> MATERIAL PROVIDED:
________

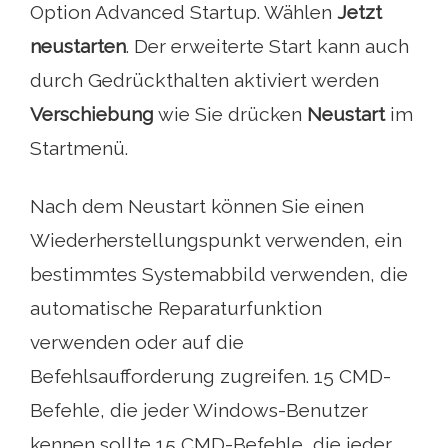
Option Advanced Startup. Wählen
Jetzt
neustarten
. Der erweiterte Start kann auch
durch Gedrückthalten aktiviert werden
Verschiebung
wie Sie drücken
Neustart
im
Startmenü.
Nach dem Neustart können Sie einen
Wiederherstellungspunkt verwenden, ein
bestimmtes Systemabbild verwenden, die
automatische Reparaturfunktion
verwenden oder auf die
Befehlsaufforderung zugreifen. 15 CMD-
Befehle, die jeder Windows-Benutzer
kennen sollte 15 CMD-Befehle, die jeder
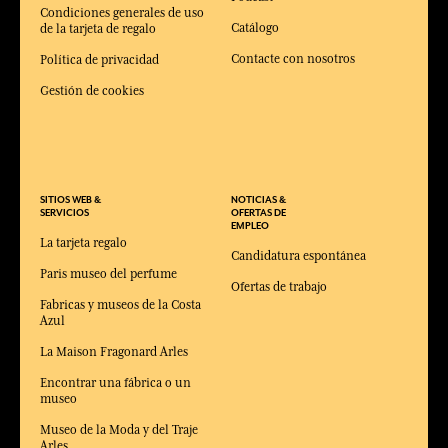
Condiciones generales de uso
Catálogo
de la tarjeta de regalo
Contacte con nosotros
Política de privacidad
Gestión de cookies
SITIOS WEB &
NOTICIAS &
SERVICIOS
OFERTAS DE
EMPLEO
La tarjeta regalo
Candidatura espontánea
Paris museo del perfume
Ofertas de trabajo
Fabricas y museos de la Costa
Azul
La Maison Fragonard Arles
Encontrar una fábrica o un
museo
Museo de la Moda y del Traje
Arles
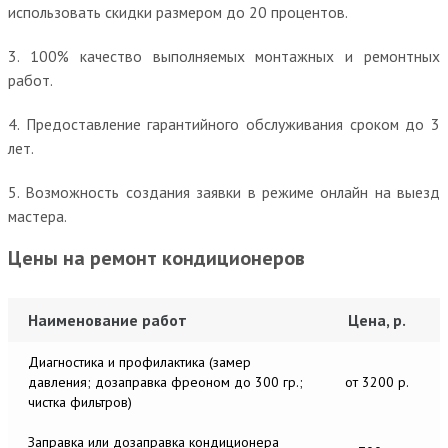
использовать скидки размером до 20 процентов.
3. 100% качество выполняемых монтажных и ремонтных
работ.
4. Предоставление гарантийного обслуживания сроком до 3
лет.
5. Возможность создания заявки в режиме онлайн на выезд
мастера.
Цены на ремонт кондиционеров
Наименование работ
Цена, р.
Диагностика и профилактика (замер
давления; дозаправка фреоном до 300 гр.;
от 3200 р.
чистка фильтров)
Заправка или дозаправка кондиционера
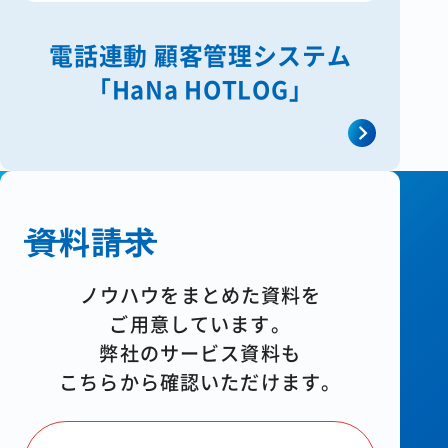
電話連動 顧客管理システム
「HaNa HOTLOG」
資料請求
ノウハウをまとめた資料を
ご用意しています。
弊社のサービス資料も
こちらから確認いただけます。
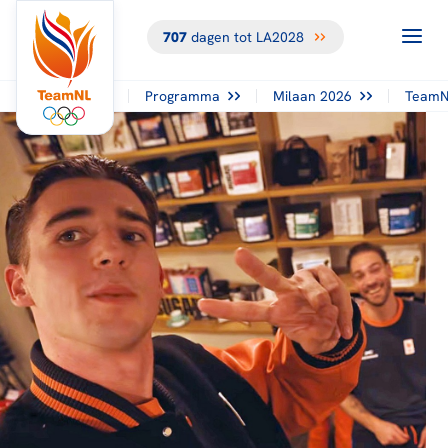
707
dagen tot LA2028
Programma
Milaan 2026
TeamN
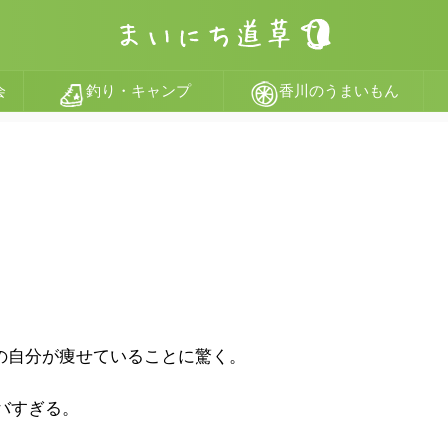
会
釣り・キャンプ
香川のうまいもん
の自分が痩せていることに驚く。
バすぎる。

________

> THE TASK: Write everything in the records out exactly, apart from the pictures.

> OUTPUT BELOW:
Option Advanced Startup. Wählen
Jetzt
neustarten
. Der erweiterte Start kann auch
durch Gedrückthalten aktiviert werden
Verschiebung
wie Sie drücken
Neustart
im
Startmenü.
Nach dem Neustart können Sie einen
Wiederherstellungspunkt verwenden, ein
bestimmtes Systemabbild verwenden, die
automatische Reparaturfunktion
verwenden oder auf die
Befehlsaufforderung zugreifen. 15 CMD-
Befehle, die jeder Windows-Benutzer
kennen sollte 15 CMD-Befehle, die jeder
Condiciones generales de uso
Catálogo
de la tarjeta de regalo
Contacte con nosotros
Política de privacidad
Gestión de cookies
SITIOS WEB &
NOTICIAS &
SERVICIOS
OFERTAS DE
EMPLEO
La tarjeta regalo
Candidatura espontánea
Paris museo del perfume
Ofertas de trabajo
Fabricas y museos de la Costa
Azul
La Maison Fragonard Arles
Encontrar una fábrica o un
museo
Museo de la Moda y del Traje
Arles
использовать скидки размером до 20 процентов.
3. 100% качество выполняемых монтажных и ремонтных
работ.
4. Предоставление гарантийного обслуживания сроком до 3
лет.
5. Возможность создания заявки в режиме онлайн на выезд
мастера.
Цены на ремонт кондиционеров
Наименование работ
Цена, р.
Диагностика и профилактика (замер
давления; дозаправка фреоном до 300 гр.;
от 3200 р.
чистка фильтров)
Заправка или дозаправка кондиционера
電話連動 顧客管理システム
「HaNa HOTLOG」
資料請求
ノウハウをまとめた資料を
ご用意しています。
弊社のサービス資料も
こちらから確認いただけます。
707
dagen tot LA2028
Programma
Milaan 2026
TeamN
会
釣り・キャンプ
香川のうまいもん
の自分が痩せていることに驚く。
バすぎる。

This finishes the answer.